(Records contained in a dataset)
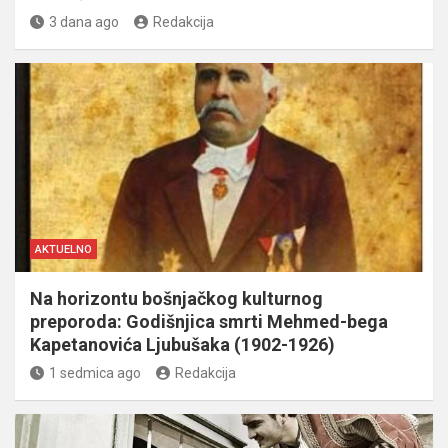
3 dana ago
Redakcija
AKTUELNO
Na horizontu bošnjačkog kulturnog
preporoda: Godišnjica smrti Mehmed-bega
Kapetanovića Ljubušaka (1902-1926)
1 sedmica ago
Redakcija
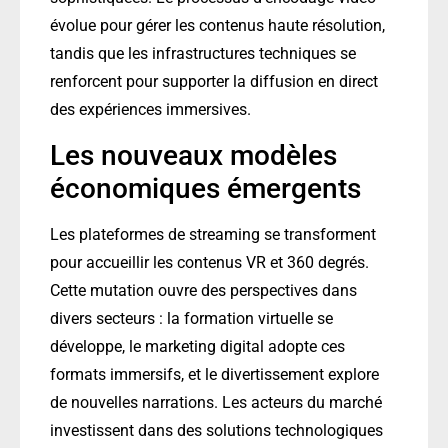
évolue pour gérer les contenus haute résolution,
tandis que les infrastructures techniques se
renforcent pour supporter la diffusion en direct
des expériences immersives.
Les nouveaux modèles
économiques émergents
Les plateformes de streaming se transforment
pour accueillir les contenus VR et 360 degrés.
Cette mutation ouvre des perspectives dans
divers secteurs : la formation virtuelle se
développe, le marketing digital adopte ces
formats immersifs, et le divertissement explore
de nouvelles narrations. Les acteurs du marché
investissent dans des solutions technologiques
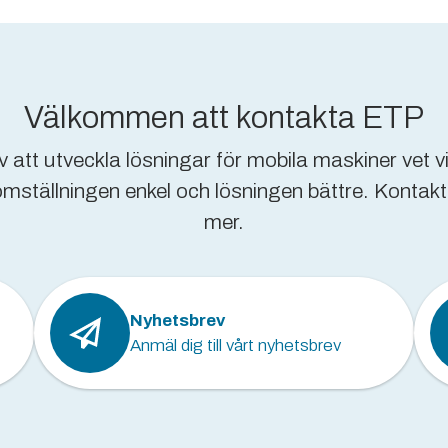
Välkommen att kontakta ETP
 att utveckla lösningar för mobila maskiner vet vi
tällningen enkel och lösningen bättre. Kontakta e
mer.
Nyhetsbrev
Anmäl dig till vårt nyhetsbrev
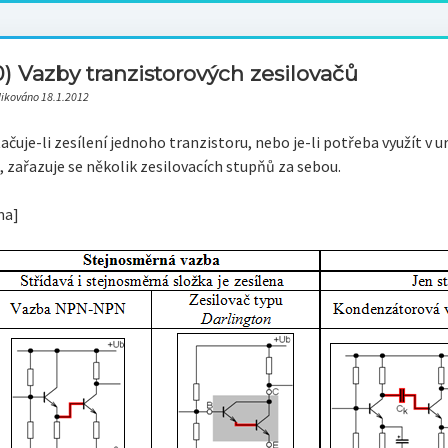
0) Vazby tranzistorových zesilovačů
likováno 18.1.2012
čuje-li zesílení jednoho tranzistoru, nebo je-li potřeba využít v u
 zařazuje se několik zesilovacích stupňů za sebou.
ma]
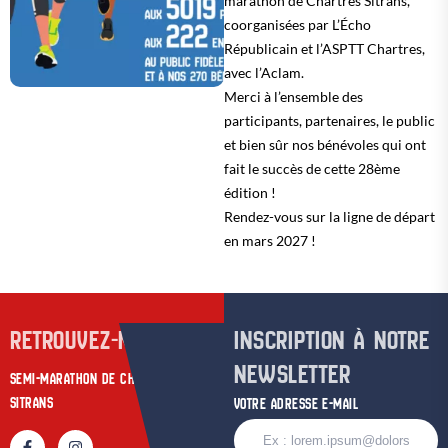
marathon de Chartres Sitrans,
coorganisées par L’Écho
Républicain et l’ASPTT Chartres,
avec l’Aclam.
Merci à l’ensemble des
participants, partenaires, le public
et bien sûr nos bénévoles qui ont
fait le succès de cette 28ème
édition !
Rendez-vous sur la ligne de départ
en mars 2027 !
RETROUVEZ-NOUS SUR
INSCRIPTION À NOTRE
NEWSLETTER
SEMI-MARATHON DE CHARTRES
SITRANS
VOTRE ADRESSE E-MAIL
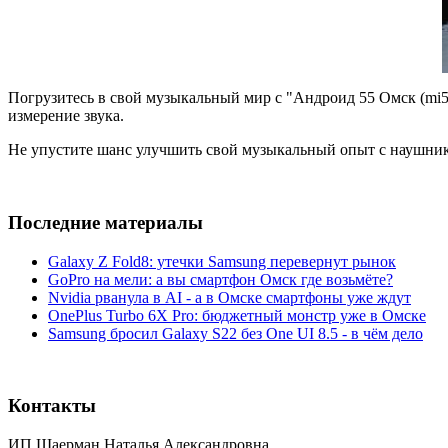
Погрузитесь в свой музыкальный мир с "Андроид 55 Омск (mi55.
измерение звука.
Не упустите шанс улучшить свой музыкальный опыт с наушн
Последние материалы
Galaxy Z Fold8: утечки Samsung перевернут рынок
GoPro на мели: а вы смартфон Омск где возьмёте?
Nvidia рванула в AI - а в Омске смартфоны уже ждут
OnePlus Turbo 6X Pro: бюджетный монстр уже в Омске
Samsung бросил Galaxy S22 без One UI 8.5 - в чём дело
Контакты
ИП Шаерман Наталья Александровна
* * *
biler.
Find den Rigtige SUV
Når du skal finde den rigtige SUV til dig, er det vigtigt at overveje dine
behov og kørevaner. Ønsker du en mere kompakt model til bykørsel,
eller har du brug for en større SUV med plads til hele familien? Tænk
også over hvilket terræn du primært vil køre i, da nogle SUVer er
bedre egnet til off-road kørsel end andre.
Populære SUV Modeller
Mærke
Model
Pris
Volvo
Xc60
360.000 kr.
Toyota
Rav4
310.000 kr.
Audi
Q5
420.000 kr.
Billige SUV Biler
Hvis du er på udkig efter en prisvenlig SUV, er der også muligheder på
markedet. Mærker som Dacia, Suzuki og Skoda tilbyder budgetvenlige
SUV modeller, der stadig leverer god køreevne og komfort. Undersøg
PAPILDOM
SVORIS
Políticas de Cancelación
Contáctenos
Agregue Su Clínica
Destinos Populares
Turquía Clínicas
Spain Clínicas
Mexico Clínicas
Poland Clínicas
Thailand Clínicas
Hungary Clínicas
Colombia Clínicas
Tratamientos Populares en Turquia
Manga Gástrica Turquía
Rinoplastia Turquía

[EXERCISE REQUIREMENTS]
Copy all lines from the entries that contain the word "contenus".

[FINAL ANSWER]
évolue pour gérer les contenus haute résolution,
pour accueillir les contenus VR et 360 degrés.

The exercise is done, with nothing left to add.